As baterias externas desses aparelhos, 37% menores e 50% mais leves que as da segunda edição dos ZBooks, também foi exaltada por Brunetti. “Antigamente, as máquinas maiores não eram exatamente campeãs de autonomia. Agora, trabalhamos em melhorias significativas para os modelos mais robustos”, afirmou o executivo, mostrando uma tabela na qual há um aumento de desempenho de energia na casa dos 27% (ZBook 15) a 67% (ZBook 17). Todos esses modelos, com exceção do Studio, chegam em abril, com preços a partir de R$ 8.999.

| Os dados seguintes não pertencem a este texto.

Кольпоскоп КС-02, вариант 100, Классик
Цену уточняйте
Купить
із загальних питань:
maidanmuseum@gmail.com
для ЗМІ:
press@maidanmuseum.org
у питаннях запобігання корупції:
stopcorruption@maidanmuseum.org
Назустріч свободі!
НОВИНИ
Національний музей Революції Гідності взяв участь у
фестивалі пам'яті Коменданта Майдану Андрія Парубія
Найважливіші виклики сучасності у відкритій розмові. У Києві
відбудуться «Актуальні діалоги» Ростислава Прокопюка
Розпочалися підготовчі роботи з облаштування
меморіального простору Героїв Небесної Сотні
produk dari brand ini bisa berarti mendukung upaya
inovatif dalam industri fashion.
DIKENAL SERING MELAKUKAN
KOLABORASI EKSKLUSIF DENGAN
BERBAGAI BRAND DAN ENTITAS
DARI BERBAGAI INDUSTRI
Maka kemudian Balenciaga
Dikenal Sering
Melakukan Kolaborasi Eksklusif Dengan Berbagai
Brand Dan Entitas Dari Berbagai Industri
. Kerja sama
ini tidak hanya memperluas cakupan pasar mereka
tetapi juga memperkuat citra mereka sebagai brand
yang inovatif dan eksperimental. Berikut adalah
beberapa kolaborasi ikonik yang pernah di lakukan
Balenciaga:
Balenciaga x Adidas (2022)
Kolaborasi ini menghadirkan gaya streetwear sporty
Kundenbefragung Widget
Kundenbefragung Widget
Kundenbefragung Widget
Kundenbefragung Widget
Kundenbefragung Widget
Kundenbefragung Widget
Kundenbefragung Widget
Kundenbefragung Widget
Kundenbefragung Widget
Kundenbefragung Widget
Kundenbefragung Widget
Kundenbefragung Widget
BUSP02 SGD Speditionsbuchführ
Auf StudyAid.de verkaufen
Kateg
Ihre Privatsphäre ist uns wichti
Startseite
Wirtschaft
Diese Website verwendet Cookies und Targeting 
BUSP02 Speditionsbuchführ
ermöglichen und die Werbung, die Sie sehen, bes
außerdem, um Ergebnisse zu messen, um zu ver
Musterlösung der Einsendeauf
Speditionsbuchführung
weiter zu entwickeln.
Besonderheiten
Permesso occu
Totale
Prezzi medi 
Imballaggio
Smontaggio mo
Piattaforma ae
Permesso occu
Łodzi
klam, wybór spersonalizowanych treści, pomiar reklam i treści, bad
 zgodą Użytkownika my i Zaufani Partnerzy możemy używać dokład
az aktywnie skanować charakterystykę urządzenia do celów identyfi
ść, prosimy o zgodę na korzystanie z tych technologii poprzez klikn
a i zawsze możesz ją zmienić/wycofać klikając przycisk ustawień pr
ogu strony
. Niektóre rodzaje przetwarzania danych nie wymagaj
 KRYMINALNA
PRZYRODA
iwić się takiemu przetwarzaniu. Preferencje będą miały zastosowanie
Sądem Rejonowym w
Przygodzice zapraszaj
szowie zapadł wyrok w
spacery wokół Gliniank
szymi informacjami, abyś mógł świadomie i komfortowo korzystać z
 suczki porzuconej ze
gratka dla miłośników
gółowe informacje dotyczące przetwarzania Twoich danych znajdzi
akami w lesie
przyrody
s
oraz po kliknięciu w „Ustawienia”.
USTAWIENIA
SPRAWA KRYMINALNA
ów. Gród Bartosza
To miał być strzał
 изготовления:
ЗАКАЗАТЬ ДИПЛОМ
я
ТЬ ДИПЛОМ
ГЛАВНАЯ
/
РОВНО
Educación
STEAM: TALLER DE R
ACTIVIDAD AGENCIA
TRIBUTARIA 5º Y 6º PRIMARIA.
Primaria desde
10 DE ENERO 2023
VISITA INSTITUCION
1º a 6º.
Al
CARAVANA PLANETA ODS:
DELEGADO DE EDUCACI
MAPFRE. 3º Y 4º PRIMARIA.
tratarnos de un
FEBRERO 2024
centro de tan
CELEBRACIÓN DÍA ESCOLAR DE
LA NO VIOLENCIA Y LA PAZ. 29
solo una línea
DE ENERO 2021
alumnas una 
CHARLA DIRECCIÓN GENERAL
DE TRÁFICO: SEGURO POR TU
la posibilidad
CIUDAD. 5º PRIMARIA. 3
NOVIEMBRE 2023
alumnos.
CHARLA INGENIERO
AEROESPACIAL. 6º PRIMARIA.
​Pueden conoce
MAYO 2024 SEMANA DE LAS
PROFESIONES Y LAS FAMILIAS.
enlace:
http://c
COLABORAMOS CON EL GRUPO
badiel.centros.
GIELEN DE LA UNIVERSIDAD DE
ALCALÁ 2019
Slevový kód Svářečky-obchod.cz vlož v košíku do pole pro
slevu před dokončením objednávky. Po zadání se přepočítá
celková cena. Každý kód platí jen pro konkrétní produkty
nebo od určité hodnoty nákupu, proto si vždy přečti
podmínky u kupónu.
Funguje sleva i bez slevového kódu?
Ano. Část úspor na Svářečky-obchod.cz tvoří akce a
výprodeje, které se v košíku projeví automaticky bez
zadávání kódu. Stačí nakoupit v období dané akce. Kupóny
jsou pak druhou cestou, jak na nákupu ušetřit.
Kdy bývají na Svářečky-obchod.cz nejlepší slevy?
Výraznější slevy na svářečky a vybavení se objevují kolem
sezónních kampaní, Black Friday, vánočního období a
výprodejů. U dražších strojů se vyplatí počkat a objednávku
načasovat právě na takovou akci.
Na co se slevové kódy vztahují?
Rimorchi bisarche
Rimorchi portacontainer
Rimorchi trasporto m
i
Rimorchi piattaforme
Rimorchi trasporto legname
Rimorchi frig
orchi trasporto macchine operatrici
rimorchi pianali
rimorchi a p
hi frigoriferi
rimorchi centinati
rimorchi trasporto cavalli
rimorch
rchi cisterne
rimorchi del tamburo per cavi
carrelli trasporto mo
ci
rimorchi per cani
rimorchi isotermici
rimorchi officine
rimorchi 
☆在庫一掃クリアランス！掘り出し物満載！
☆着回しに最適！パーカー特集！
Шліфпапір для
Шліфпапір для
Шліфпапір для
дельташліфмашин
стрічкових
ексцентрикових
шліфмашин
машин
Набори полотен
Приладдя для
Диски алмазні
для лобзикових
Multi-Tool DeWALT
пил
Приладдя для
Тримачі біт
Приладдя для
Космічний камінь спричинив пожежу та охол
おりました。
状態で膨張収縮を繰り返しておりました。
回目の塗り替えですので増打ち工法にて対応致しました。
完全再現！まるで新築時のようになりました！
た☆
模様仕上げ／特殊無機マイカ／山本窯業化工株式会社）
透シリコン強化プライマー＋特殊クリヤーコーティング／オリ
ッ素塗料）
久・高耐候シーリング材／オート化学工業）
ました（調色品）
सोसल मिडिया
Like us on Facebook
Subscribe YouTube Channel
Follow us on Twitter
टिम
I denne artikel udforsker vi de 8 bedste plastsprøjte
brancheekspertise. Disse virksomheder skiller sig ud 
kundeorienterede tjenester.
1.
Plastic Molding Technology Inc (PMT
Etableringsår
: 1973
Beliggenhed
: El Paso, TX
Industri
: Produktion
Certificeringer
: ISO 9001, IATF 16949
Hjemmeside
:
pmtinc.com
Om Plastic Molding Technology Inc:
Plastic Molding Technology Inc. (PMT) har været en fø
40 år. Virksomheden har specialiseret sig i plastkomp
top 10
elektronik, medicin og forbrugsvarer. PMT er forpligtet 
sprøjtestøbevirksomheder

Imprimindo como gente grande

Na segunda porção do evento, foi Norbert Otten, gerente de canais DesignJet da HP Inc., quem comandou a apresentação, usando exatamente a sinergia das workstations com os setores de engenharia, arquitetura e construção para falar de algo bem comum aos profissionais dessas áreas: impressões em grande formato. Para dar conta desses tipos de trabalhos, a HP tem uma linha de multifuncionais profissionais que foi iniciada em 2003 e, desde então, anda ganhando bastante força.

De acordo com Otten, uma prova disso é que, em 2013, a empresa lançou sua T2500 MFP, que é a máquina mais vendida do mundo nesse setor. Dando continuidade a esse sucesso, a companhia lança agora em 2016 sua HP DesignJet T830 36-in MFP, uma solução que une em apenas um equipamento um scanner de 36 polegadas e uma impressora capaz de produzir documentos que vão desde o formatinho A5 (14,8 x 21,0 cm) até o gigantesco A0 (84,1 x 118,9 cm). O item tem preço sugerido de R$ 25,9 mil para o público local.

Otten focou sua apresentação no mais novo modelo de multifuncional da HP.

O gerente da companhia explicou que a ideia do lançamento é que ele atenda a uma série de fatores essenciais para esses tipos de produtos, como robustez, conveniência e suporte à colaboração. No primeiro quesito, a T830 se sobressai através de uma estrutura bastante sólida e que resiste a contratempos eventuais. Essa durabilidade pode ser ampliada com o uso de um opcional chamado HP DesignJet Rugged Case, que oferece proteção adicional para transporte e armazenamento do aparelho – sem afetar a sua produção.

Um display integrado ao kit permite ainda que a máquina possa ser operada facilmente mesmo por usuários sem conhecimento prévio do sistema, graças a vídeos-guia que ensinam a fazer a troca de cartuchos ou resolução de problemas comuns. Por fim, o aspecto colaborativo se dá através da diversidade de conexões do hardware, com suporte a WiFi e WiFi Direct, que permitem tanto que o item se conecte a uma rede local quanto receba dados e arquivos de dispositivos móveis – ou transmita de volta para eles.

“Estamos falando de impressão imediata, no momento exato e sem qualquer burocracia”, afirmou Otten, indicando que, através dos recursos acima e até da possibilidade de impressão via email, o objetivo é aumentar a produtividade do projeto dos clientes, eliminar etapas e facilitar a troca entre os profissionais. A autonomia do produto também é alta, principalmente devido aos novos cartuchos de até 300 ml, podendo chegar a nada menos que 7,5 mil metros quadrados de produção – isso a partir de arquivos CAD padrão.

Pagando para não ter dor de cabeça

Junto da nova MFP, a HP também revelou que o Brasil deve receber a T730, que faz o papel de impressora grande formato e deixa o papel de multifuncional para a T830. O modelo retém todas as características de impressão do outro membro da família, mas sem a possibilidade de digitalizar documentos, saindo para o consumidor brasileiro pelo valor sugerido de R$ 14,9 mil. O mercado nacional também deve receber ao longo do ano três novos integrantes da linha HP DesignJet, as impressoras T930 e T1530 e a multifuncional T2530.

Para fechar o encontro, Antonio Brunetti comentou que, eventualmente, os responsáveis por compra de equipamentos nas empresas levam muito em consideração o preço na etiqueta dos itens, sem considerar que um aparelho de valor mais alto pode representar uma solução ideal para os negócios. “É preciso entender que uma máquina adequada responde de forma correta às atividades e tarefas do funcionário”, analisou, ressaltando os ganhos de produtividade com a customização da família ZBook e a otimização de drivers dos equipamentos DesignJet.

Para os executivos, o desempenho e o ganho de produtividade faz o preço dos produtos se pagar em pouco tempo.